The animated short was made at Blur Studio in 2004 – and it’s crazy fun.
If you saw and loved Sonic the Hedgehog this weekend, I’d definitely recommend checking out director Jeff Fowler’s animated short film, Gopher Broke.
Executive produced by Deadpool and Terminator: Dark Fate director (and Blur Studio co-founder) Tim Miller – who is also an executive producer on Sonic – Gopher Broke was an internal Blur project about a hungry gopher that ended up getting nominated for an Academy Award for Best Animated Short Film.

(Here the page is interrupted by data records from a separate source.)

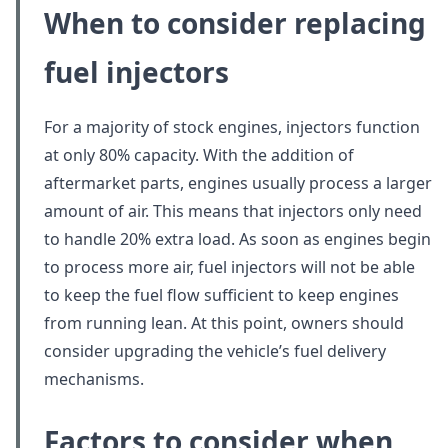
When to consider
replacing
fuel injectors
For a majority of stock engines, injectors function
at only 80% capacity. With the addition of
aftermarket parts, engines usually process a larger
amount of air. This means that injectors only need
to handle 20% extra load. As soon as engines begin
to process more air, fuel injectors will not be able
to keep the fuel flow sufficient to keep engines
from running lean. At this point, owners should
consider upgrading the vehicle’s fuel delivery
mechanisms.
Factors to consider when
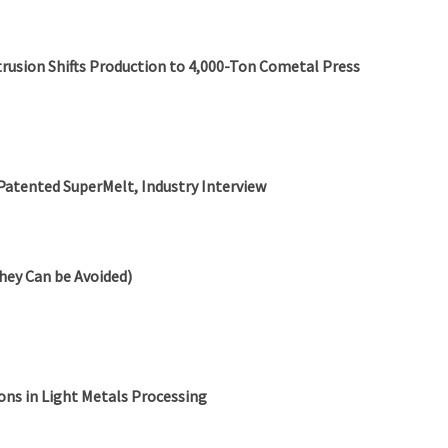
rusion Shifts Production to 4,000-Ton Cometal Press
Patented SuperMelt, Industry Interview
hey Can be Avoided)
ns in Light Metals Processing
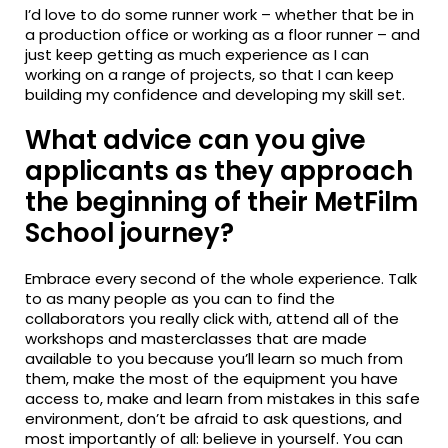
I’d love to do some runner work – whether that be in
a production office or working as a floor runner – and
just keep getting as much experience as I can
working on a range of projects, so that I can keep
building my confidence and developing my skill set.
What advice can you give
applicants as they approach
the beginning of their MetFilm
School journey?
Embrace every second of the whole experience. Talk
to as many people as you can to find the
collaborators you really click with, attend all of the
workshops and masterclasses that are made
available to you because you’ll learn so much from
them, make the most of the equipment you have
access to, make and learn from mistakes in this safe
environment, don’t be afraid to ask questions, and
most importantly of all: believe in yourself. You can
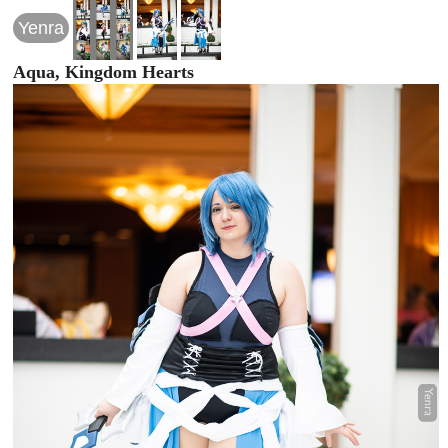
Yenra
Aqua, Kingdom Hearts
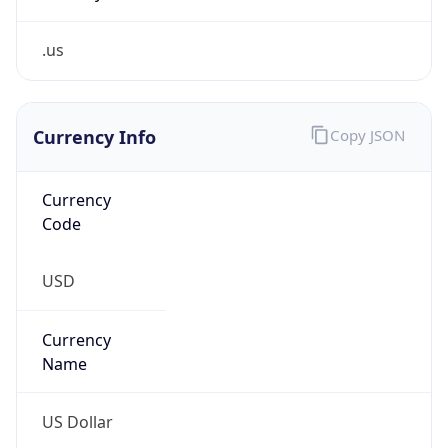
.us
Currency Info
Copy JSON
Currency
Code
USD
Currency
Name
US Dollar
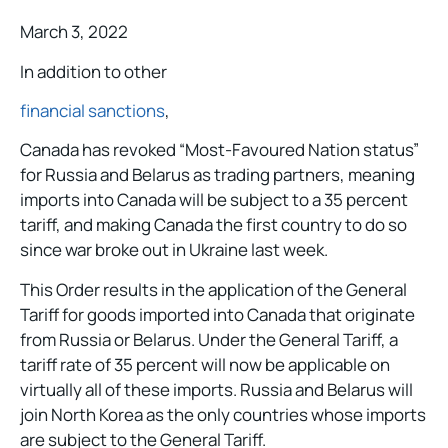
March 3, 2022
In addition to other
financial sanctions
,
Canada has revoked “Most-Favoured Nation status”
for Russia and Belarus as trading partners, meaning
imports into Canada will be subject to a 35 percent
tariff, and making Canada the first country to do so
since war broke out in Ukraine last week.
This Order results in the application of the General
Tariff for goods imported into Canada that originate
from Russia or Belarus. Under the General Tariff, a
tariff rate of 35 percent will now be applicable on
virtually all of these imports. Russia and Belarus will
join North Korea as the only countries whose imports
are subject to the General Tariff.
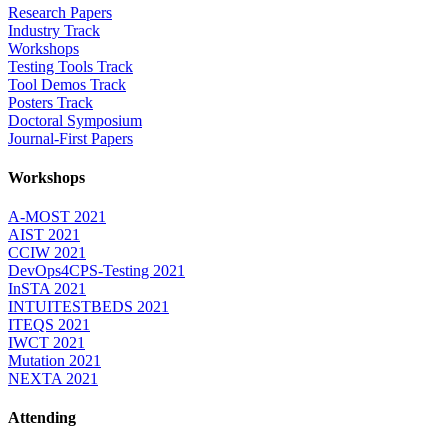
Research Papers
Industry Track
Workshops
Testing Tools Track
Tool Demos Track
Posters Track
Doctoral Symposium
Journal-First Papers
Workshops
A-MOST 2021
AIST 2021
CCIW 2021
DevOps4CPS-Testing 2021
InSTA 2021
INTUITESTBEDS 2021
ITEQS 2021
IWCT 2021
Mutation 2021
NEXTA 2021
Attending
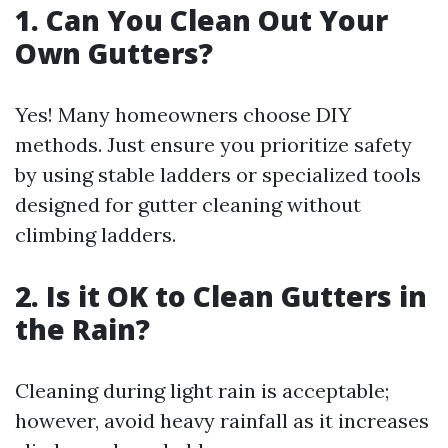
1. Can You Clean Out Your
Own Gutters?
Yes! Many homeowners choose DIY
methods. Just ensure you prioritize safety
by using stable ladders or specialized tools
designed for gutter cleaning without
climbing ladders.
2. Is it OK to Clean Gutters in
the Rain?
Cleaning during light rain is acceptable;
however, avoid heavy rainfall as it increases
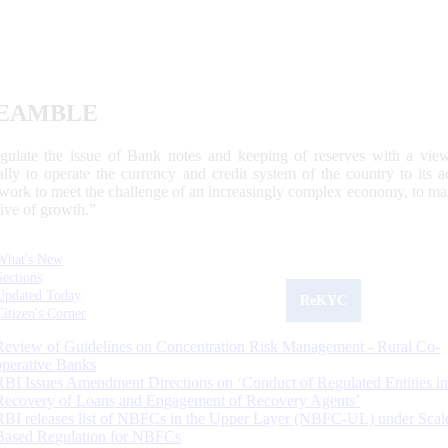
EAMBLE
egulate the issue of Bank notes and keeping of reserves with a view
ally to operate the currency and credit system of the country to its
work to meet the challenge of an increasingly complex economy, to main
tive of growth.”
What's New
Sections
Updated Today
ReKYC
Citizen's Corner
Review of Guidelines on Concentration Risk Management - Rural Co-
operative Banks
RBI Issues Amendment Directions on ‘Conduct of Regulated Entities in
Recovery of Loans and Engagement of Recovery Agents’
RBI releases list of NBFCs in the Upper Layer (NBFC-UL) under Scal
Based Regulation for NBFCs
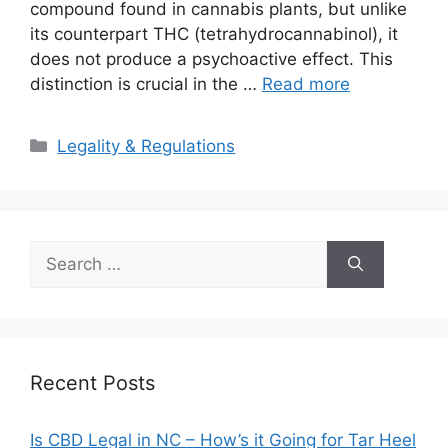
compound found in cannabis plants, but unlike
its counterpart THC (tetrahydrocannabinol), it
does not produce a psychoactive effect. This
distinction is crucial in the …
Read more
Categories
Legality & Regulations
Search
for:
Recent Posts
Is CBD Legal in NC – How’s it Going for Tar Heel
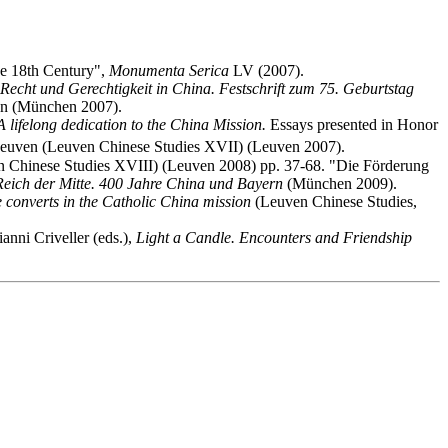
the 18th Century",
Monumenta Serica
LV (2007).
Recht und Gerechtigkeit in China. Festschrift zum 75. Geburtstag
en (München 2007).
A lifelong dedication to the China Mission.
Essays presented in Honor
.Leuven (Leuven Chinese Studies XVII) (Leuven 2007).
 Chinese Studies XVIII) (Leuven 2008) pp. 37-68. "Die Förderung
Reich der Mitte. 400 Jahre China und Bayern
(München 2009).
ve converts in the Catholic China mission
(Leuven Chinese Studies,
nni Criveller (eds.),
Light a Candle. Encounters and Friendship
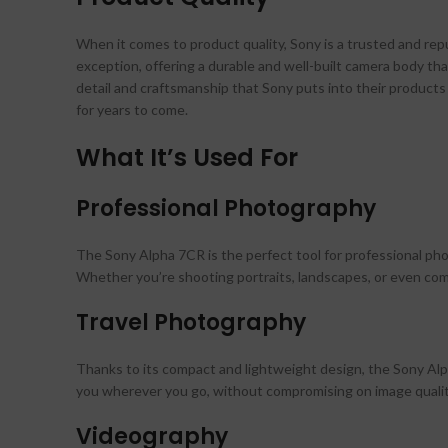
When it comes to product quality, Sony is a trusted and re
exception, offering a durable and well-built camera body t
detail and craftsmanship that Sony puts into their products i
for years to come.
What It’s Used For
Professional Photography
The Sony Alpha 7CR is the perfect tool for professional p
Whether you’re shooting portraits, landscapes, or even comm
Travel Photography
Thanks to its compact and lightweight design, the Sony Alpha
you wherever you go, without compromising on image qualit
Videography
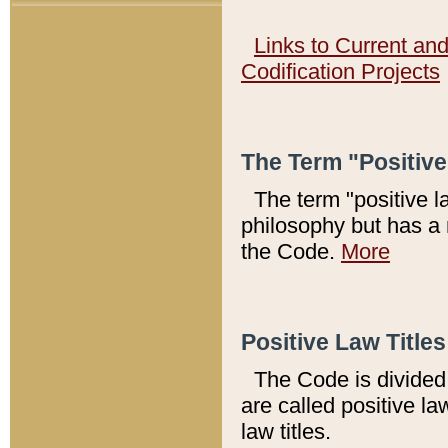
Links to Current an
Codification Projects
The Term "Positiv
The term "positive l
philosophy but has a 
the Code.
More
Positive Law Titles
The Code is divided 
are called positive la
law titles.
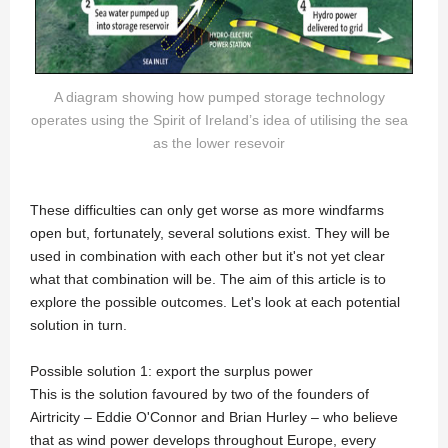
A diagram showing how pumped storage technology
operates using the Spirit of Ireland’s idea of utilising the sea
as the lower resevoir
These difficulties can only get worse as more windfarms
open but, fortunately, several solutions exist. They will be
used in combination with each other but it's not yet clear
what that combination will be. The aim of this article is to
explore the possible outcomes. Let's look at each potential
solution in turn.
Possible solution 1: export the surplus power
This is the solution favoured by two of the founders of
Airtricity – Eddie O'Connor and Brian Hurley – who believe
that as wind power develops throughout Europe, every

Now, here’s the crazy thing – it’s hard to watch a full version of Gopher Broke anywhere. It used to be available to buy for $1.99 on iTunes and a few years ago was streamed at a few places. However, you can buy it on DVD from The Animation Show of Shows, and if you search around YouTube you’ll also absolutely be able to find it. I’ve just embedded a short preview I have of the film, below.
Blur Studio crafted Gopher Broke with 3ds Max, using Dimension Design Animation Group’s Shag:Fur for the fur and SplutterFish’s Brazil Rendering System for rendering (Brazil was actually developed by two artists while they were in the R&D team at Blur). The short was composited with eyeon’s Digital Fusion.
I remember seeing Gopher Broke on one of the Stash DVDs, and watching it over and over. Then, it was a short that Discreet (then owner of 3ds Max) pushed on their website. SplutterFish did, too.
Blur pushed some fun boundaries with its shorts – others I loved included In the Rough and Rockfish. And then there was The Goon movie in development for a long time (and which had a Kickstarter, where you can see some updates).
Finally, as I was searching around for a full version of Gopher Broke, I browsed Blur Studio’s vimeo page. There’s just such great work here in cinematics, VFX, commercials and shorts. Highly recommend checking it out.
Meanwhile, Sonic looks to have had a huge weekend which is fantastic news. There has been, of course, a whole lot of discussion about the character re-design and the impact on VFX artists. Clearly, Fowler (who shared this photo below of him in a photogrammetry scanning set-up during the making of Sonic) and the entire crew did an amazing job completing the film.